For those who don’t know, Ferial Haffajee is the editor-in-chief of the City Press newspaper and sits on the boards of the World Editors Forum as well as the International Press Institute. She has won a number of awards  both locally and internationally and so hers is a voice worth listening to.

Taken by surprise

I must admit that the book surprised me from the intro. The title seems to suggest that Ferial is calling for a procession of white people to be marched to the sea and then told to start swimming (or something a little more acceptable) yet it took a particularly different tack.

From the start Haffajee seems to be questioning the notion that whiteness is still very much in power. I can imagine one township friend in particular who would be shaking rage at even the thought of that. But one point that she makes which I found very interesting, and quite possibly true, is that a lot of the time when black people speak it seems, from their spoken experience, as if white people constitute 50% of the country’s population ( the true percentage of white South Africans is closer to just 8 or 9%).

I think my lived experience backs that up to some extent. And that is from a place of intentionally seeking to avoid spending time in predominantly white spaces. But my day-to-day doesn’t give me the impression that I am in the minority at all. What helps back that up is that so many of the people who occupy spaces of service (car guards, grocery packers, petrol attendants) tend to be black and so that informs the narrative in my mind that people of colour tend to be the ones serving.

So whether she is right or not, that certainly gave me something to think about, especially considering the activist circles that I tend to find myself, the narrative tends to be quite aggressively different. Haffajee cites proof based on her lived experience to say that in her work, and life spaces, and in the leadership of the country, the dominant powers are black.

‘I cannot say with honesty that the people who run my life in any sphere are white. At work, it’s a mixed bag (though I like to think each of us is our own boss). My city is run by a black mayor. My province by a black premier. My country by a black president. With their hands on the levers of various public fiscus, it cannot possibly be that blacks are in office, but not in power.’ 

So worth digging a bit more into.

The  ‘Better Black’

The second reason why I would highly recommend this book for white people in particular (and I guess for black people to know that it is being said) comes from this comment:

‘Danielle says: ‘When you enter white spaces, (there is) pressure to leave your blackness at the door. Everything that has to do with whiteness has value, (You must) put your blackness in a box to go about your work. ‘

I have heard this spoken about by some of my black friends and it is something I am looking to explore more on social media and have asked a few of them to write a post for me on it.
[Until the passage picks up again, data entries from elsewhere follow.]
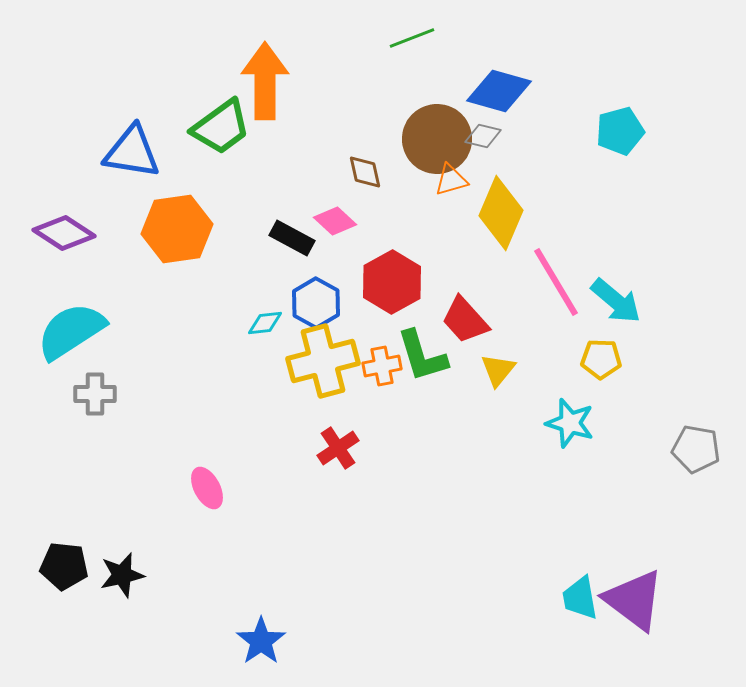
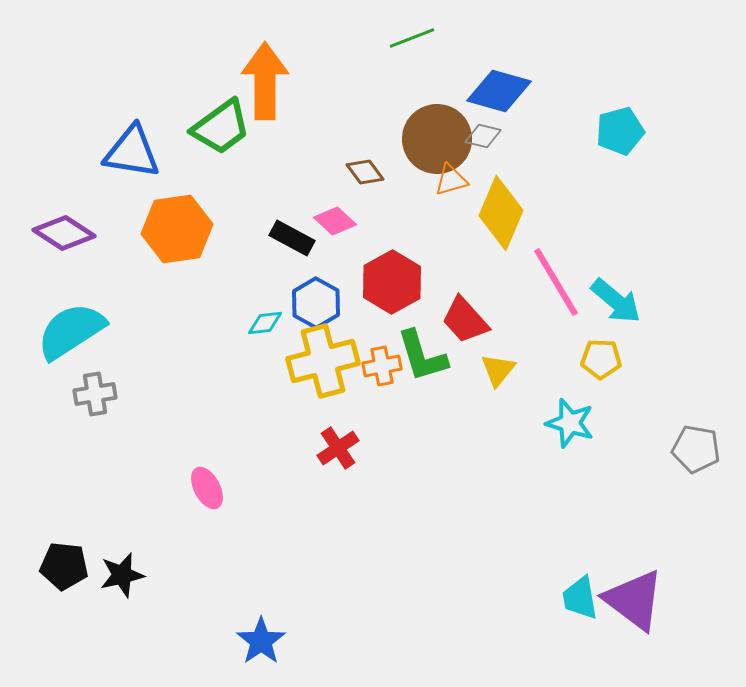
brown diamond: rotated 24 degrees counterclockwise
gray cross: rotated 9 degrees counterclockwise
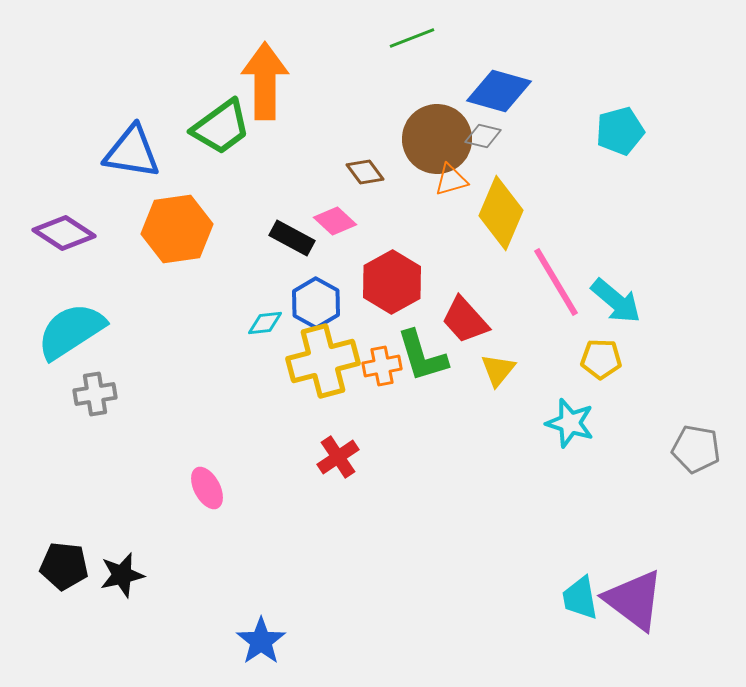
red cross: moved 9 px down
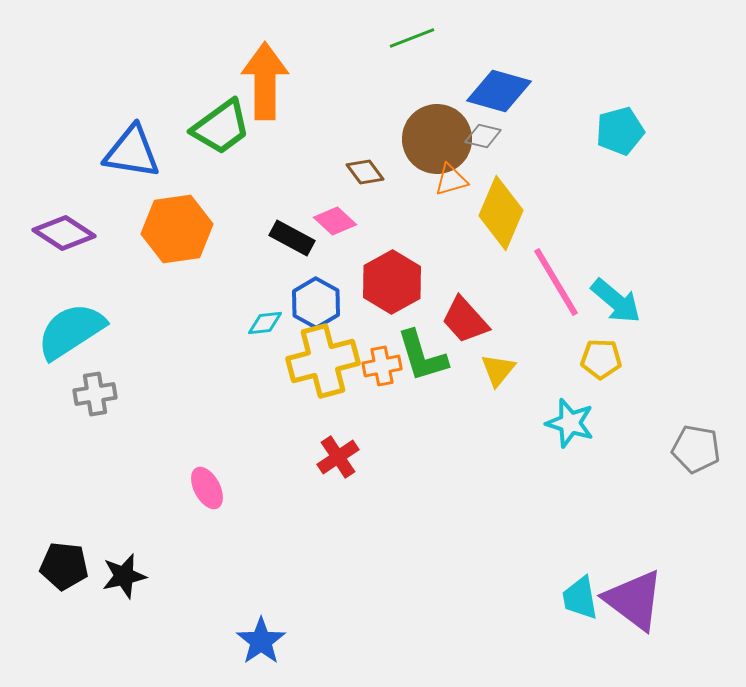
black star: moved 2 px right, 1 px down
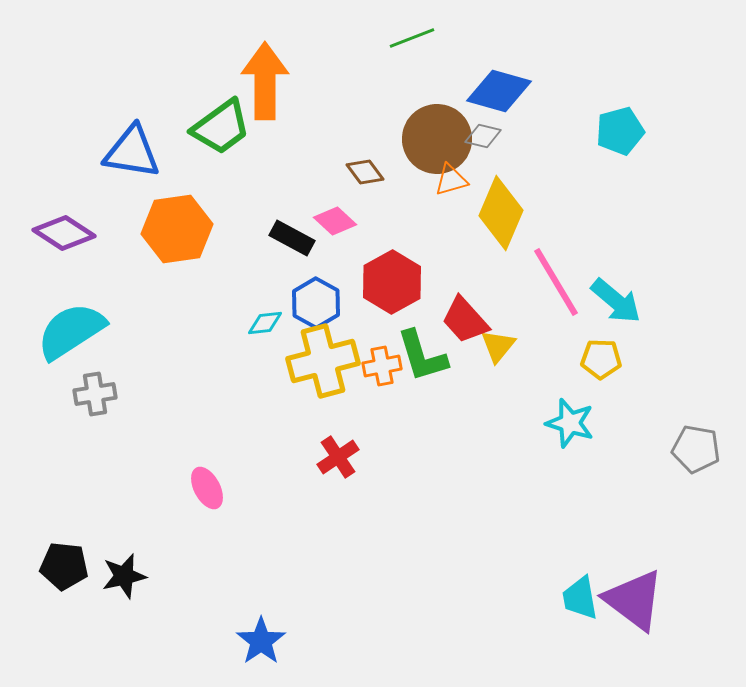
yellow triangle: moved 24 px up
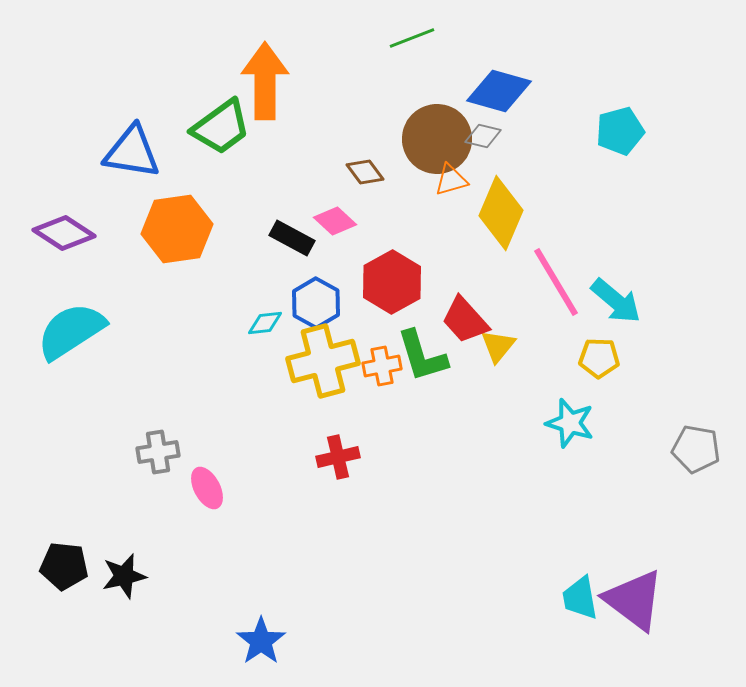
yellow pentagon: moved 2 px left, 1 px up
gray cross: moved 63 px right, 58 px down
red cross: rotated 21 degrees clockwise
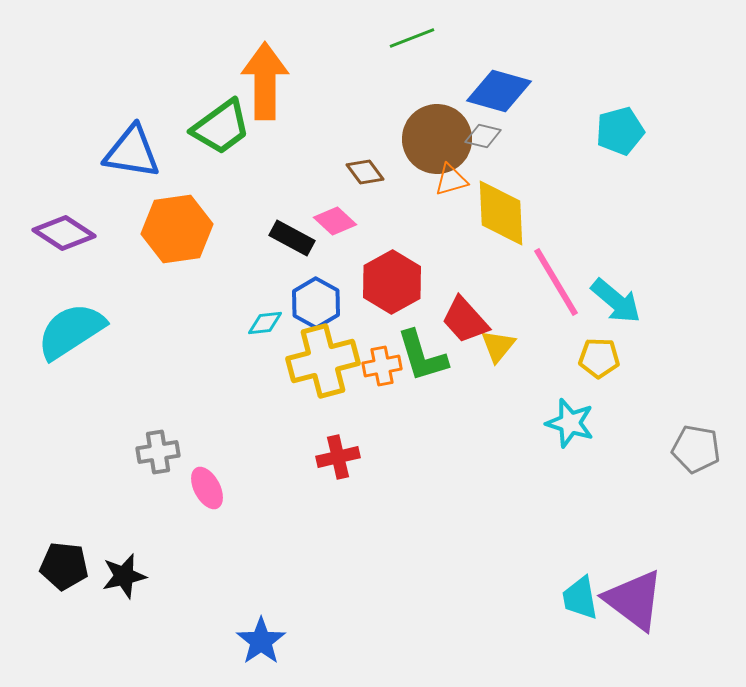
yellow diamond: rotated 26 degrees counterclockwise
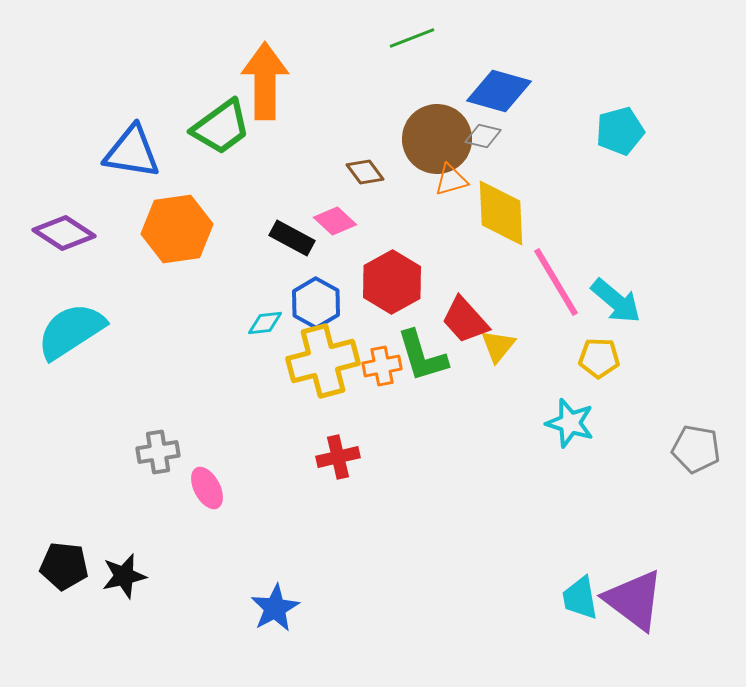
blue star: moved 14 px right, 33 px up; rotated 6 degrees clockwise
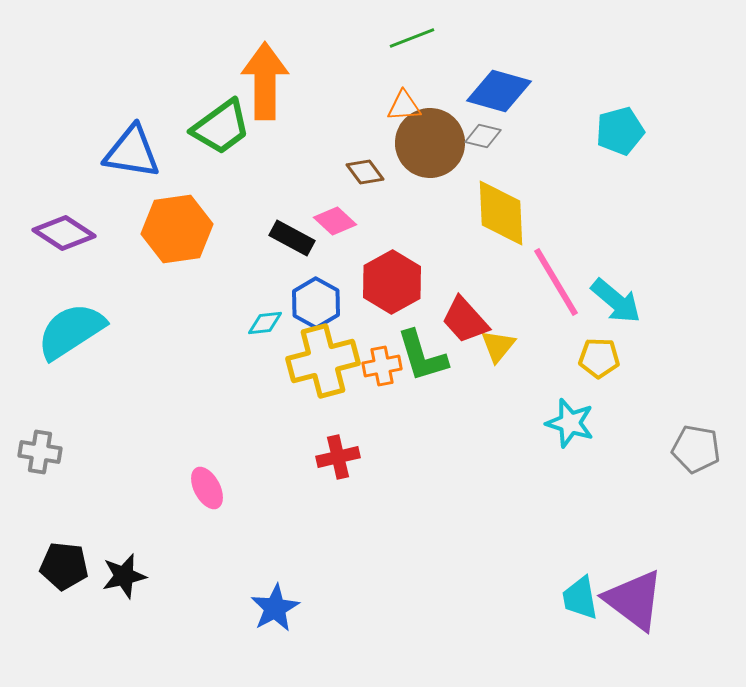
brown circle: moved 7 px left, 4 px down
orange triangle: moved 47 px left, 74 px up; rotated 12 degrees clockwise
gray cross: moved 118 px left; rotated 18 degrees clockwise
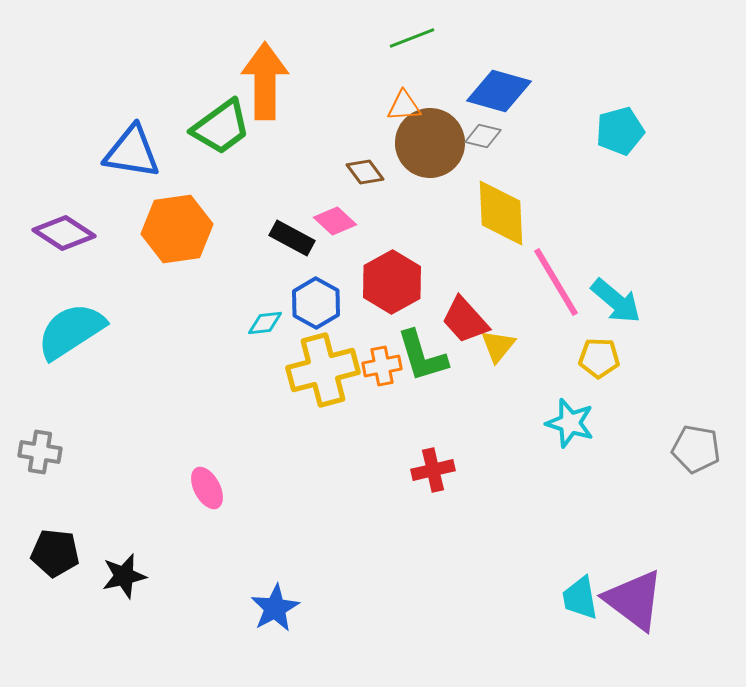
yellow cross: moved 9 px down
red cross: moved 95 px right, 13 px down
black pentagon: moved 9 px left, 13 px up
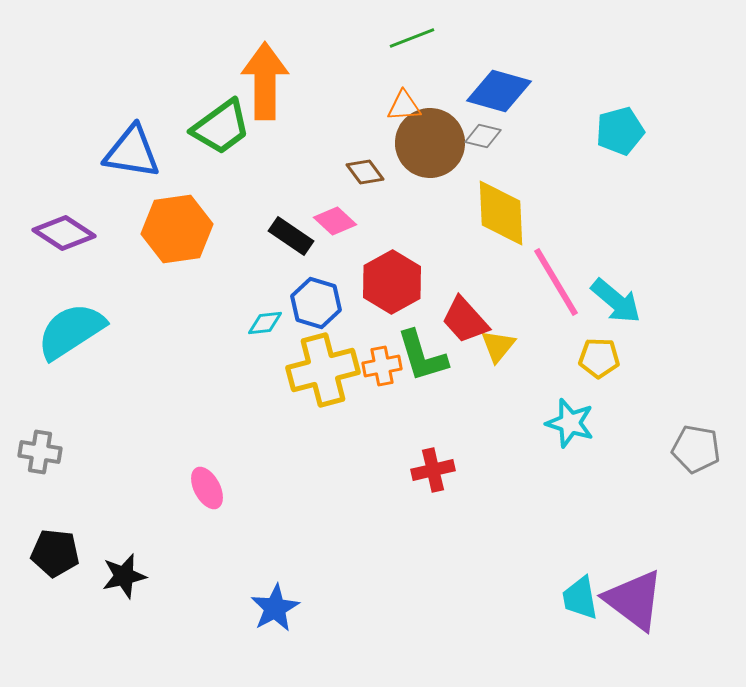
black rectangle: moved 1 px left, 2 px up; rotated 6 degrees clockwise
blue hexagon: rotated 12 degrees counterclockwise
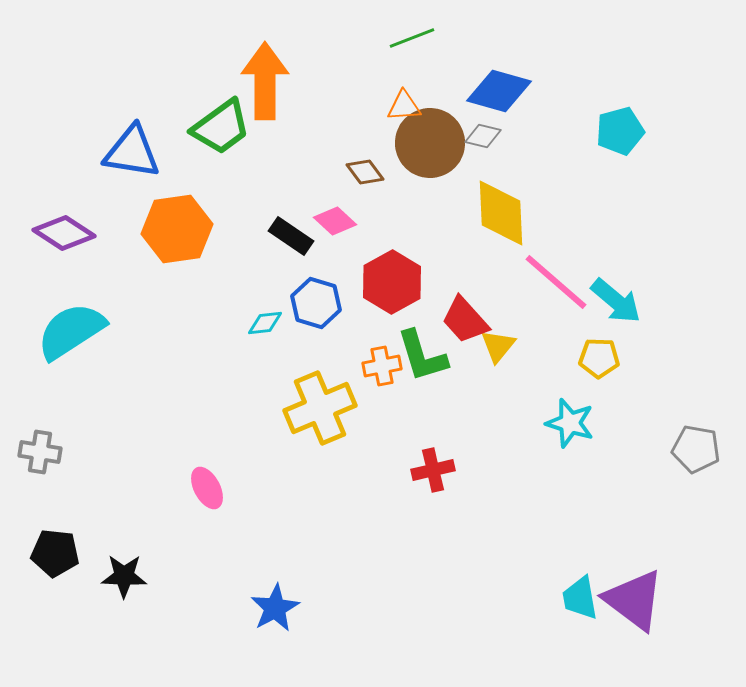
pink line: rotated 18 degrees counterclockwise
yellow cross: moved 3 px left, 38 px down; rotated 8 degrees counterclockwise
black star: rotated 15 degrees clockwise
The idea of whiteness being a standard that must be pursued at the cost of one’s identity.

Things like language and accent come to mind. So much has been said about hair and schools in South Africa are finally giving some serious thought to it. How we dress and the type of music we listen to and what we eat. The list continues.

But I think the majority of white people are ignorant of the idea that this is even a thing which is why this book is so helpful. Even if just to get the conversations going. These are important conversations.

Working towards a conclusion

I have not finished the book yet, so I don’t know what final point Haffajee is leading up to. But she does give us a bit of a clue in the preface:

I guess there are some who might answer my question this way: ‘If there were no whites, this bloody country would go down the drain.’ It’s not that book either. Thankfully. And still others might answer: ‘And it wouldn’t be a moment too soon.’ It’s not that book, either.’ I prefer to think of this as a love song to an Mzansi I love dearly and as an attempt to see the possible.

I love the hope in that statement. As well as the understanding that this whiteness thing is something that is a worldwide phenomenon and so relevant to all of us. We need to learn to understand it more so that we can start speaking truth into a lie that has forced too many people around the world to be less than they can be.